• **EXERCISE INSTRUCTIONS**: All entries need to be written out verbatim, with pictures omitted.

• **INFORMATION GIVEN**:
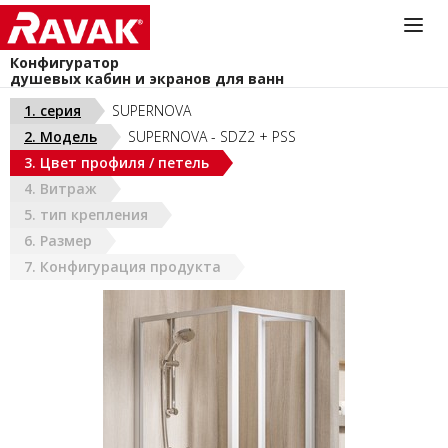
Конфигуратор
душевых кабин и экранов для ванн
Нужен совет?
1. серия
SUPERNOVA
+7(495) 710-82-23
2. Модель
SUPERNOVA - SDZ2 + PSS
8-800-333-41-51
РОССИЯ
3. Цвет профиля / петель
Пон-Пят 9.00-18.00 ч.
4. Витраж
5. тип крепления
6. Размер
7. Конфигурация продукта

• **ANSWER FOR THE TASK**:
Конфигуратор
душевых кабин и экранов для ванн
Нужен совет?
1. серия
SUPERNOVA
+7(495) 710-82-23
2. Модель
SUPERNOVA - SDZ2 + PSS
8-800-333-41-51
РОССИЯ
3. Цвет профиля / петель
Пон-Пят 9.00-18.00 ч.
4. Витраж
5. тип крепления
6. Размер
7. Конфигурация продукта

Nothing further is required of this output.